Legislation that would ban employee noncompete agreements in New York is heading to Governor Kathy Hochul's desk for review. The measure, similar to a recent law enacted in Minnesota, would apply to contracts signed or modified after it becomes effective. Noncompete agreements, which currently cover about one-fifth of the US workforce, have faced criticism from federal and state policymakers. The Federal Trade Commission is in the process of finalizing a nationwide ban on such contracts, and the National Labor Relations Board's general counsel has stated that noncompetes violate federal labor law in most situations. While business groups argue that noncompetes are necessary to protect trade secrets, policymakers and worker rights advocates argue that they are often misused and hinder low-wage workers from seeking better job opportunities. The New York legislation would still allow employment contracts that protect trade secrets and confidential client information, as long as they don't unreasonably restrict competition.
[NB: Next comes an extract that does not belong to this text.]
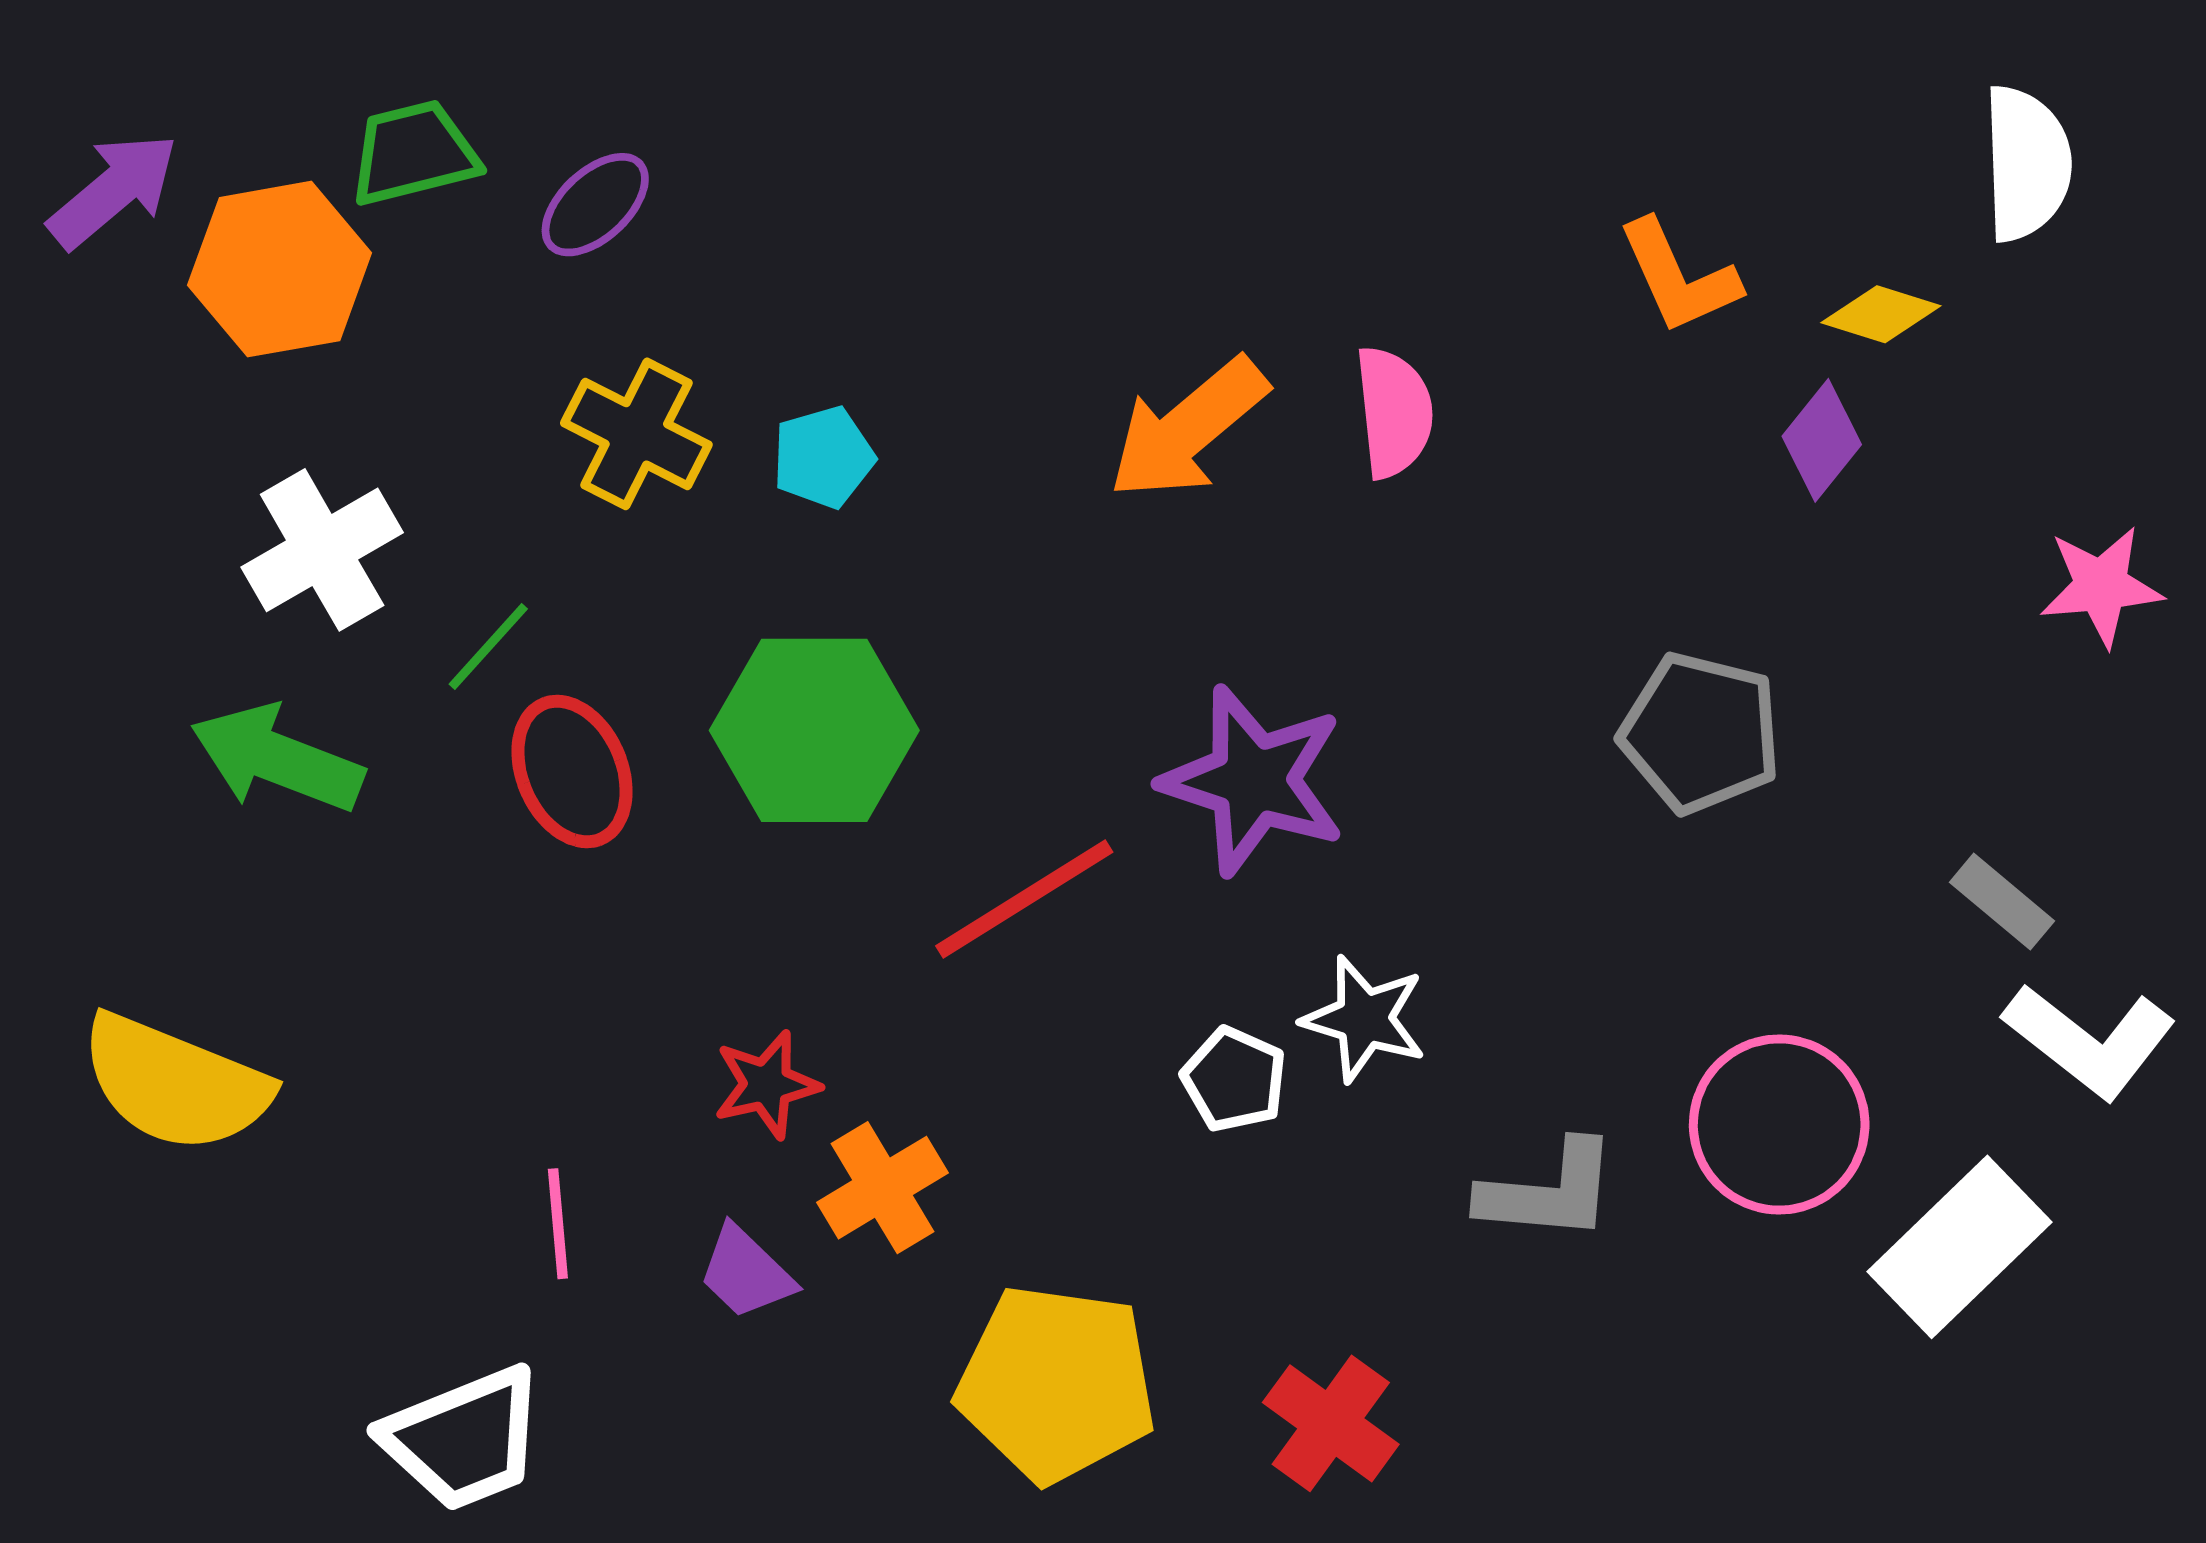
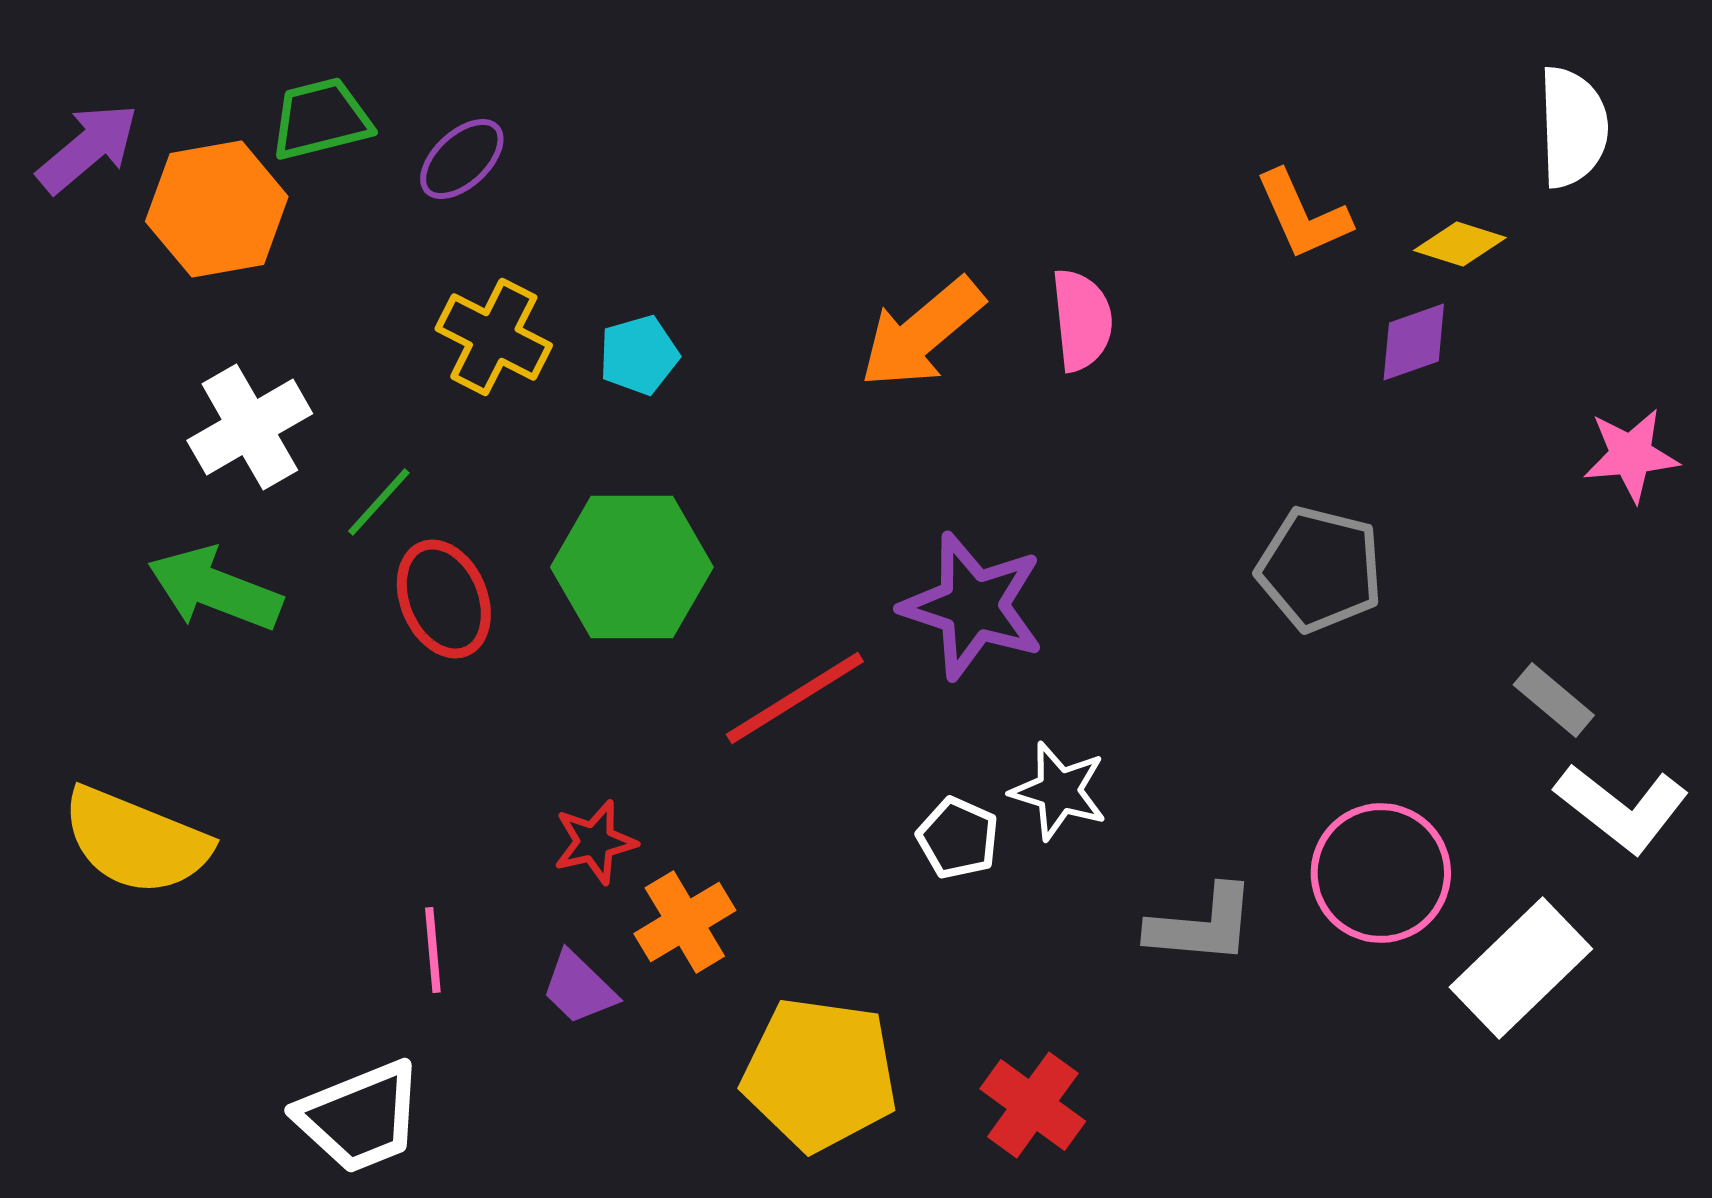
purple diamond: (1822, 440) -> (1414, 342), turned 32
The bill has already passed the state Senate and Assembly.
The U.S. Federal Trade Commission (FTC) is set to argue in federal court for a preliminary injunction to temporarily block Microsoft's acquisition of Activision Blizzard, the videogame maker. The FTC wants the deal to be put on hold until its in-house court rules on whether the merger would harm competition in the video game industry. The agency is concerned that without intervention, the combined company could alter Activision's operations and give Microsoft access to sensitive business information. The administrative hearing within the FTC is scheduled to begin on August 2. Microsoft has asserted that a temporary block could jeopardize the deal, but courts typically do not consider real-world consequences in their decisions.
A group of Credit Suisse AT1 bondholders has filed a class action lawsuit accusing three former CEOs of the Swiss bank, Thomas Gottstein, Tidjane Thiam, and Brady Dougan, along with other executives, of being responsible for the bank's collapse. The lawsuit, filed in a New York court, alleges that the executives engaged in excessively risky trades to achieve short-term returns and bonuses, disregarding sound risk management and compliance with the law. The collapse of Credit Suisse led to the decision by Switzerland's regulator to render around $18 billion of the bank's Additional Tier 1 (AT1) debt worthless, which sparked numerous lawsuits. The class action suit highlights the loss of trust in the bank and the culture of prioritizing profits and self-dealing over responsible risk management.